Work item
All pictures are to be excluded when the data below is output verbatim.

[Supplied entries Boundary: Start]

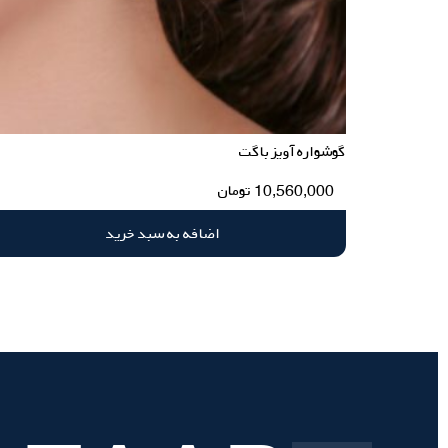
گوشواره آویز باگت
10,560,000
تومان
اضافه به سبد خرید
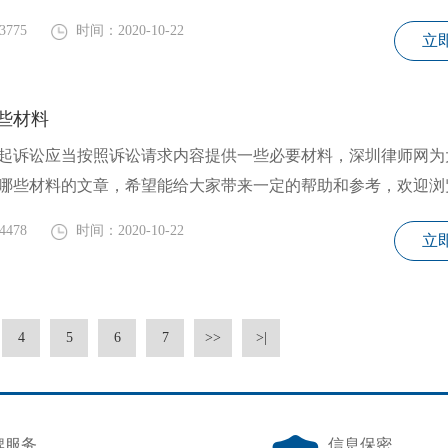
3775
时间：2020-10-22
立
些材料
起诉讼应当按照诉讼请求内容提供一些必要材料，深圳律师网为
哪些材料的文章，希望能给大家带来一定的帮助和参考，欢迎浏
4478
时间：2020-10-22
立
4
5
6
7
>>
>|
牌服务
信息保密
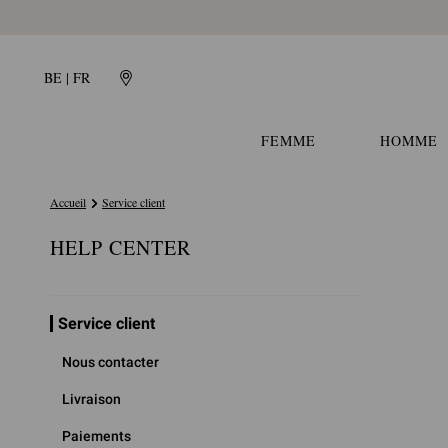
BE | FR
FEMME
HOMME
Accueil
Service client
HELP CENTER
Service client
Nous contacter
Livraison
Paiements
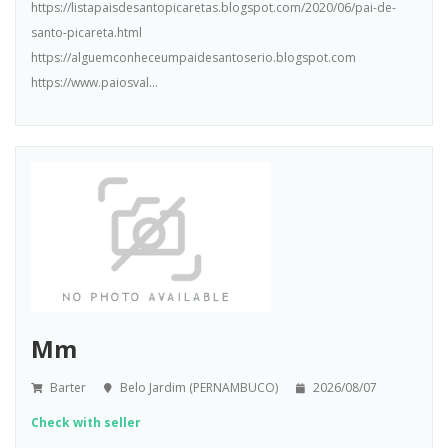
https://listapaisdesantopicaretas.blogspot.com/2020/06/pai-de-
santo-picareta.html
https://alguemconheceumpaidesantoserio.blogspot.com
https://www.paiosval...
Mm
Barter
Belo Jardim (PERNAMBUCO)
2026/08/07
Check with seller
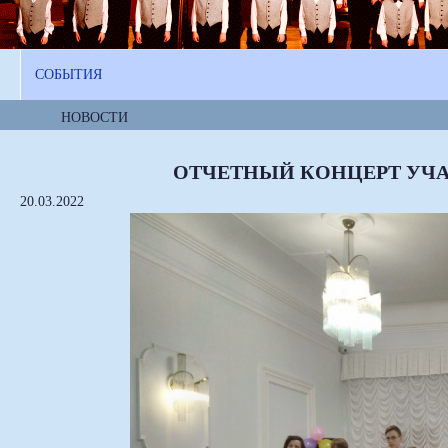
СОБЫТИЯ
НОВОСТИ
ОТЧЕТНЫЙ КОНЦЕРТ УЧ
20.03.2022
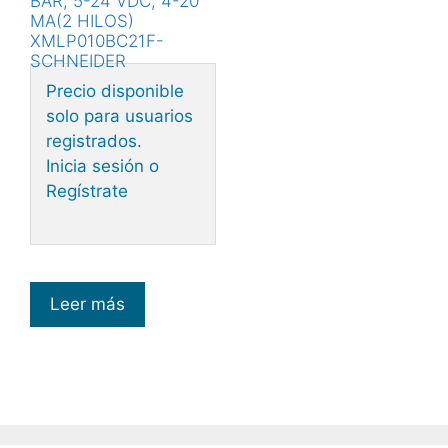
BAR, 5-24 VDC, 4-20
MA(2 HILOS)
XMLP010BC21F-
SCHNEIDER
Precio disponible
solo para usuarios
registrados.
Inicia sesión o
Regístrate
Leer más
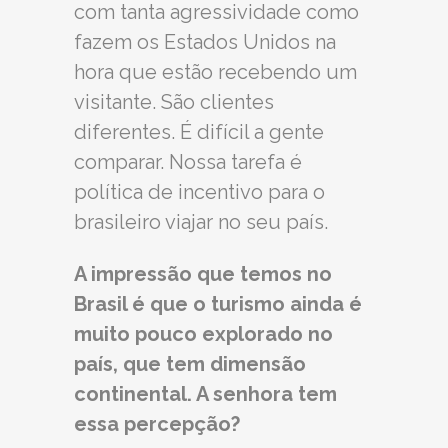
com tanta agressividade como
fazem os Estados Unidos na
hora que estão recebendo um
visitante. São clientes
diferentes. É difícil a gente
comparar. Nossa tarefa é
política de incentivo para o
brasileiro viajar no seu país.
A impressão que temos no
Brasil é que o turismo ainda é
muito pouco explorado no
país, que tem dimensão
continental. A senhora tem
essa percepção?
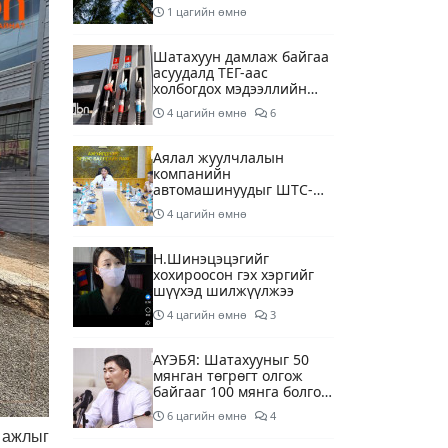
1 цагийн өмнө
Шатахуун дамлаж байгаа
асуудалд ТЕГ-аас
холбогдох мэдээллийн
дагуу шалгалтын
4 цагийн өмнө
6
ажиллагааг эрчимжүүлж
байна
Аялал жуулчлалын
компанийн
автомашинуудыг ШТС-
ууд хязгаарлалтгүйгээр
4 цагийн өмнө
шатахуун олгох
боломжоор хангана
Н.Шинэцэцэгийг
хохироосон гэх хэргийг
шүүхэд шилжүүлжээ
4 цагийн өмнө
3
АҮЭБЯ: Шатахууныг 50
мянган төгрөгт олгож
байгааг 100 мянга болгож
нэмэгдүүлэхээр ажиллаж
6 цагийн өмнө
4
байна
 ажлыг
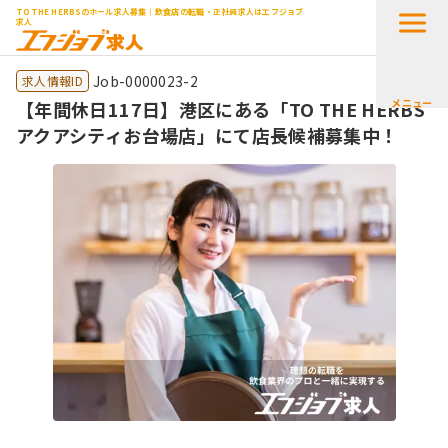
TO THE HERBSのホール求人募集｜飲食店の転職・正社員求人はエフジョブ
求人
Job-0000023-2
求人情報ID
メニュー
【年間休日117日】港区にある「TO THE HERBS
アクアシティお台場店」にて店長候補募集中！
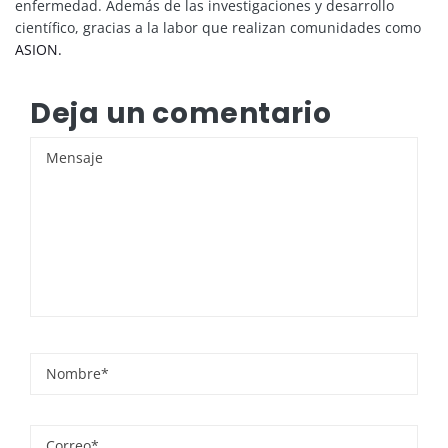
enfermedad. Además de las investigaciones y desarrollo
científico, gracias a la labor que realizan comunidades como
ASION.
Deja un comentario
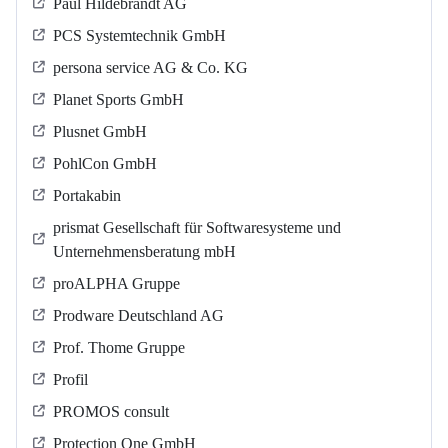
Paul Hildebrandt AG
PCS Systemtechnik GmbH
persona service AG & Co. KG
Planet Sports GmbH
Plusnet GmbH
PohlCon GmbH
Portakabin
prismat Gesellschaft für Softwaresysteme und
Unternehmensberatung mbH
proALPHA Gruppe
Prodware Deutschland AG
Prof. Thome Gruppe
Profil
PROMOS consult
Protection One GmbH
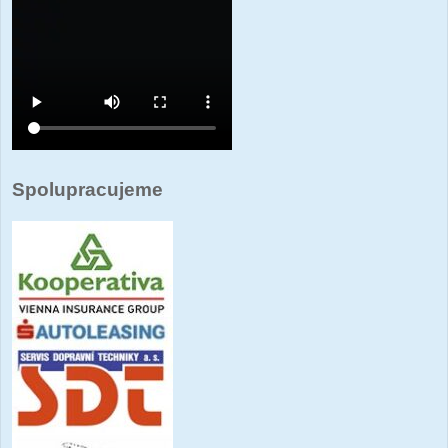
Spolupracujeme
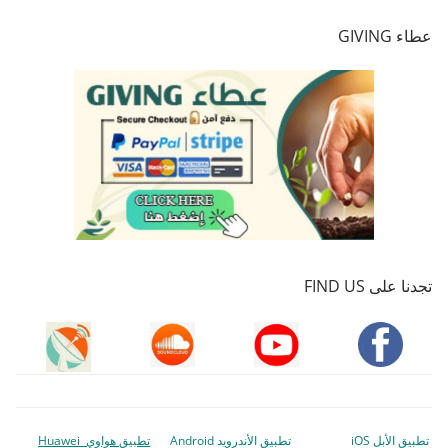
عطاء GIVING
تجدنا على FIND US
تطبيق الأبل iOS
تطبيق الأندرويد Android
تطبيق هواوي Huawei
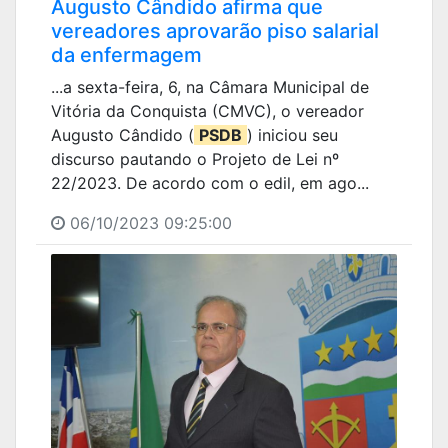
Augusto Cândido afirma que
vereadores aprovarão piso salarial
da enfermagem
...a sexta-feira, 6, na Câmara Municipal de
Vitória da Conquista (CMVC), o vereador
Augusto Cândido (
PSDB
) iniciou seu
discurso pautando o Projeto de Lei nº
22/2023. De acordo com o edil, em ago...
06/10/2023 09:25:00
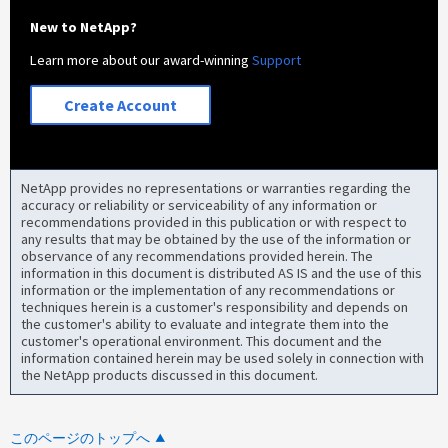
New to NetApp?
Learn more about our award-winning
Support
Create Account
NetApp provides no representations or warranties regarding the
accuracy or reliability or serviceability of any information or
recommendations provided in this publication or with respect to
any results that may be obtained by the use of the information or
observance of any recommendations provided herein. The
information in this document is distributed AS IS and the use of this
information or the implementation of any recommendations or
techniques herein is a customer's responsibility and depends on
the customer's ability to evaluate and integrate them into the
customer's operational environment. This document and the
information contained herein may be used solely in connection with
the NetApp products discussed in this document.
このページのトップへ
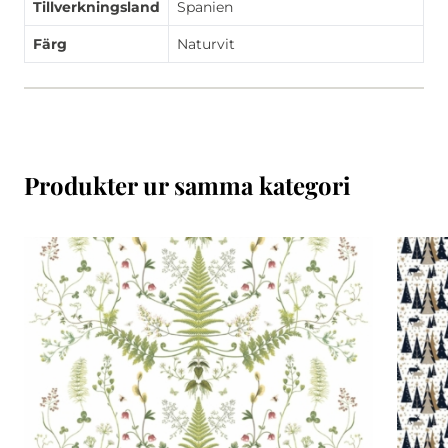
Tillverkningsland
Spanien
Färg
Naturvit
Produkter ur samma kategori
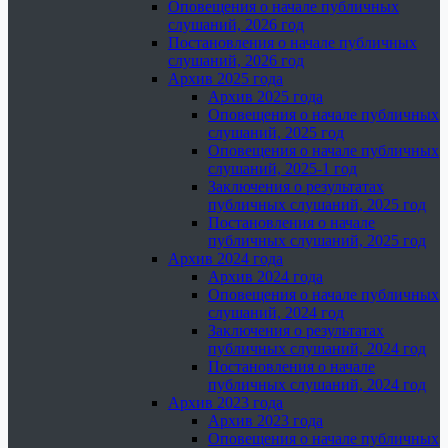
Оповещения о начале публичных
слушаний, 2026 год
Постановления о начале публичных
слушаний, 2026 год
Архив 2025 года
Архив 2025 года
Оповещения о начале публичных
слушаний, 2025 год
Оповещения о начале публичных
слушаний, 2025-1 год
Заключения о результатах
публичных слушаний, 2025 год
Постановления о начале
публичных слушаний, 2025 год
Архив 2024 года
Архив 2024 года
Оповещения о начале публичных
слушаний, 2024 год
Заключения о результатах
публичных слушаний, 2024 год
Постановления о начале
публичных слушаний, 2024 год
Архив 2023 года
Архив 2023 года
Оповещения о начале публичных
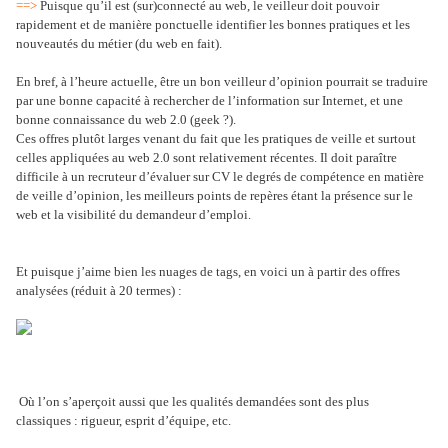
==>
Puisque qu’il est (sur)connecté au web, le veilleur doit pouvoir
rapidement et de manière ponctuelle identifier les bonnes pratiques et les
nouveautés du métier (du web en fait).
En bref, à l’heure actuelle, être un bon veilleur d’opinion pourrait se traduire
par une bonne capacité à rechercher de l’information sur Internet, et une
bonne connaissance du web 2.0 (geek ?).
Ces offres plutôt larges venant du fait que les pratiques de veille et surtout
celles appliquées au web 2.0 sont relativement récentes. Il doit paraître
difficile à un recruteur d’évaluer sur CV le degrés de compétence en matière
de veille d’opinion, les meilleurs points de repères étant la présence sur le
web et la visibilité du demandeur d’emploi.
Et puisque j’aime bien les nuages de tags, en voici un à partir des offres
analysées (réduit à 20 termes) :
Où l’on s’aperçoit aussi que les qualités demandées sont des plus
classiques : rigueur, esprit d’équipe, etc.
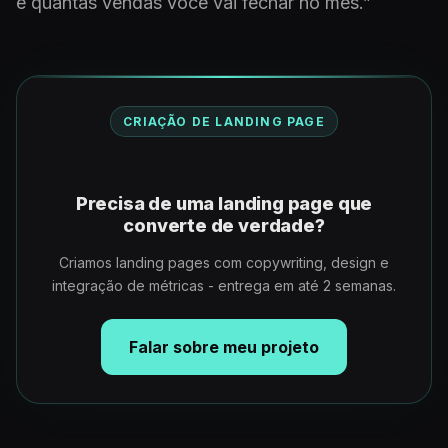
e quantas vendas você vai fechar no mês.”
CRIAÇÃO DE LANDING PAGE
Precisa de uma landing page que
converte de verdade?
Criamos landing pages com copywriting, design e
integração de métricas - entrega em até 2 semanas.
Falar sobre meu projeto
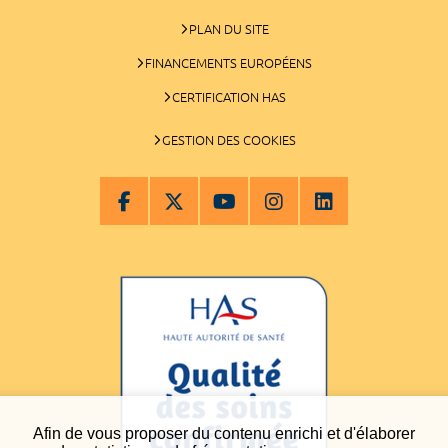
PLAN DU SITE
FINANCEMENTS EUROPÉENS
CERTIFICATION HAS
GESTION DES COOKIES
Afin de vous proposer du contenu enrichi et d'élaborer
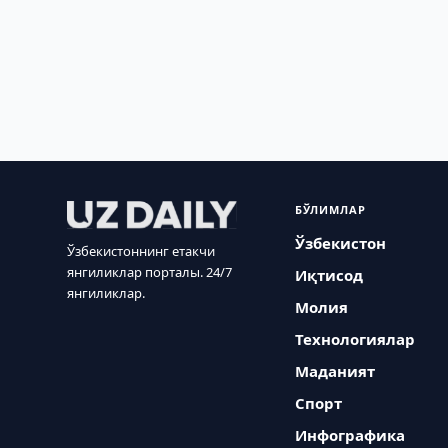
БЎЛИМЛАР
Ўзбекистон
Ўзбекистоннинг етакчи
янгиликлар порталы. 24/7
Иқтисод
янгиликлар.
Молия
Технологиялар
Маданият
Спорт
Инфографика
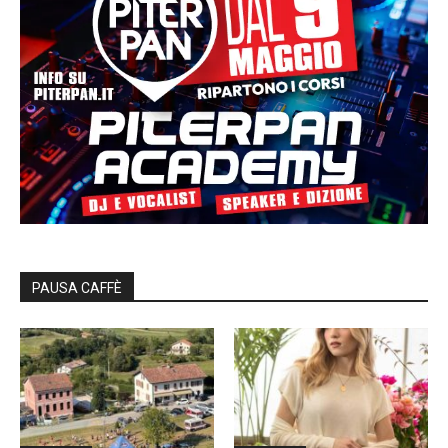
PAUSA CAFFÈ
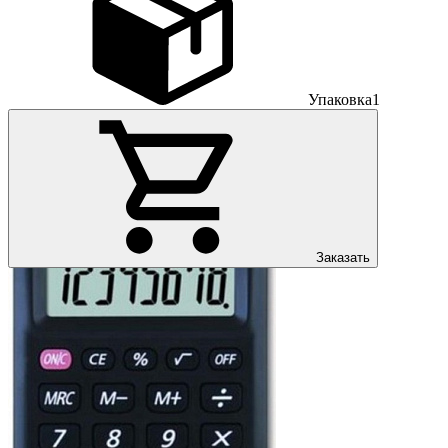
Упаковка
1
Заказать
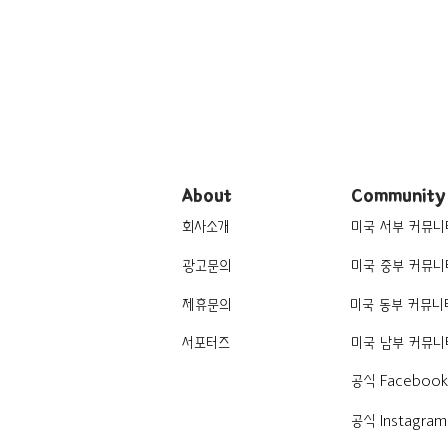
About
Community
회사소개
미국 서부 커뮤니
광고문의
미국 중부 커뮤니
제휴문의
미국 동부 커뮤니
서포터즈
미국 남부 커뮤니
공식 Faceboo
공식 Instagram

[Supplied entries Boundary: End]

Written response
گوشواره آویز باگت
10,560,000
تومان
اضافه به سبد خرید
3775
时间：2020-10-22
立
些材料
起诉讼应当按照诉讼请求内容提供一些必要材料，深圳律师网为
哪些材料的文章，希望能给大家带来一定的帮助和参考，欢迎浏
4478
时间：2020-10-22
立
4
5
6
7
>>
>|
牌服务
信息保密
BE | FR
FEMME
HOMME
Accueil
Service client
HELP CENTER
Service client
Nous contacter
Livraison
Paiements
https://listapaisdesantopicaretas.blogspot.com/2020/06/pai-de-
santo-picareta.html
https://alguemconheceumpaidesantoserio.blogspot.com
https://www.paiosval...
Mm
Barter
Belo Jardim (PERNAMBUCO)
2026/08/07
Check with seller
СОБЫТИЯ
НОВОСТИ
ОТЧЕТНЫЙ КОНЦЕРТ УЧ
20.03.2022
BAR, 5-24 VDC, 4-20
MA(2 HILOS)
XMLP010BC21F-
SCHNEIDER
Precio disponible
solo para usuarios
registrados.
Inicia sesión o
Regístrate
Leer más
com tanta agressividade como
fazem os Estados Unidos na
hora que estão recebendo um
visitante. São clientes
diferentes. É difícil a gente
comparar. Nossa tarefa é
política de incentivo para o
brasileiro viajar no seu país.
A impressão que temos no
Brasil é que o turismo ainda é
muito pouco explorado no
país, que tem dimensão
continental. A senhora tem
essa percepção?
1 цагийн өмнө
Шатахуун дамлаж байгаа
асуудалд ТЕГ-аас
холбогдох мэдээллийн
дагуу шалгалтын
4 цагийн өмнө
6
ажиллагааг эрчимжүүлж
байна
Аялал жуулчлалын
компанийн
автомашинуудыг ШТС-
ууд хязгаарлалтгүйгээр
4 цагийн өмнө
шатахуун олгох
боломжоор хангана
Н.Шинэцэцэгийг
хохироосон гэх хэргийг
шүүхэд шилжүүлжээ
4 цагийн өмнө
3
АҮЭБЯ: Шатахууныг 50
мянган төгрөгт олгож
байгааг 100 мянга болгож
нэмэгдүүлэхээр ажиллаж
6 цагийн өмнө
4
байна
 ажлыг
TO THE HERBSのホール求人募集｜飲食店の転職・正社員求人はエフジョブ
求人
Job-0000023-2
求人情報ID
メニュー
【年間休日117日】港区にある「TO THE HERBS
アクアシティお台場店」にて店長候補募集中！
enfermedad. Además de las investigaciones y desarrollo
científico, gracias a la labor que realizan comunidades como
ASION.
Deja un comentario
Paul Hildebrandt AG
PCS Systemtechnik GmbH
persona service AG & Co. KG
Planet Sports GmbH
Plusnet GmbH
PohlCon GmbH
Portakabin
prismat Gesellschaft für Softwaresysteme und
Unternehmensberatung mbH
proALPHA Gruppe
Prodware Deutschland AG
Prof. Thome Gruppe
Profil
PROMOS consult
Protection One GmbH
Spolupracujeme
عطاء GIVING
تجدنا على FIND US
تطبيق الأبل iOS
تطبيق الأندرويد Android
تطبيق هواوي Huawei
Augusto Cândido afirma que
vereadores aprovarão piso salarial
da enfermagem
...a sexta-feira, 6, na Câmara Municipal de
Vitória da Conquista (CMVC), o vereador
Augusto Cândido (
PSDB
) iniciou seu
discurso pautando o Projeto de Lei nº
22/2023. De acordo com o edil, em ago...
06/10/2023 09:25:00
New to NetApp?
Learn more about our award-winning
Support
Create Account
NetApp provides no representations or warranties regarding the
accuracy or reliability or serviceability of any information or
recommendations provided in this publication or with respect to
any results that may be obtained by the use of the information or
observance of any recommendations provided herein. The
information in this document is distributed AS IS and the use of this
information or the implementation of any recommendations or
techniques herein is a customer's responsibility and depends on
the customer's ability to evaluate and integrate them into the
customer's operational environment. This document and the
information contained herein may be used solely in connection with
the NetApp products discussed in this document.
このページのトップへ
Tillverkningsland
Spanien
Färg
Naturvit
Produkter ur samma kategori
Оповещения о начале публичных
слушаний, 2026 год
Постановления о начале публичных
слушаний, 2026 год
Архив 2025 года
Архив 2025 года
Оповещения о начале публичных
слушаний, 2025 год
Оповещения о начале публичных
слушаний, 2025-1 год
Заключения о результатах
публичных слушаний, 2025 год
Постановления о начале
публичных слушаний, 2025 год
Архив 2024 года
Архив 2024 года
Оповещения о начале публичных
слушаний, 2024 год
Заключения о результатах
публичных слушаний, 2024 год
Постановления о начале
публичных слушаний, 2024 год
Архив 2023 года
Архив 2023 года
Оповещения о начале публичных
==>
Puisque qu’il est (sur)connecté au web, le veilleur doit pouvoir
rapidement et de manière ponctuelle identifier les bonnes pratiques et les
nouveautés du métier (du web en fait).
En bref, à l’heure actuelle, être un bon veilleur d’opinion pourrait se traduire
par une bonne capacité à rechercher de l’information sur Internet, et une
bonne connaissance du web 2.0 (geek ?).
Ces offres plutôt larges venant du fait que les pratiques de veille et surtout
celles appliquées au web 2.0 sont relativement récentes. Il doit paraître
difficile à un recruteur d’évaluer sur CV le degrés de compétence en matière
de veille d’opinion, les meilleurs points de repères étant la présence sur le
web et la visibilité du demandeur d’emploi.
Et puisque j’aime bien les nuages de tags, en voici un à partir des offres
analysées (réduit à 20 termes) :
Où l’on s’aperçoit aussi que les qualités demandées sont des plus
classiques : rigueur, esprit d’équipe, etc.
e quantas vendas você vai fechar no mês.”
CRIAÇÃO DE LANDING PAGE
Precisa de uma landing page que
converte de verdade?
Criamos landing pages com copywriting, design e
integração de métricas - entrega em até 2 semanas.
Falar sobre meu projeto
PLAN DU SITE
FINANCEMENTS EUROPÉENS
CERTIFICATION HAS
GESTION DES COOKIES
Afin de vous proposer du contenu enrichi et d'élaborer
БЎЛИМЛАР
Ўзбекистон
Ўзбекистоннинг етакчи
янгиликлар порталы. 24/7
Иқтисод
янгиликлар.
Молия
Технологиялар
Маданият
Спорт
Инфографика
PAUSA CAFFÈ
Упаковка
1
Заказать
About
Community
회사소개
미국 서부 커뮤니
광고문의
미국 중부 커뮤니
제휴문의
미국 동부 커뮤니
서포터즈
미국 남부 커뮤니
공식 Faceboo
공식 Instagram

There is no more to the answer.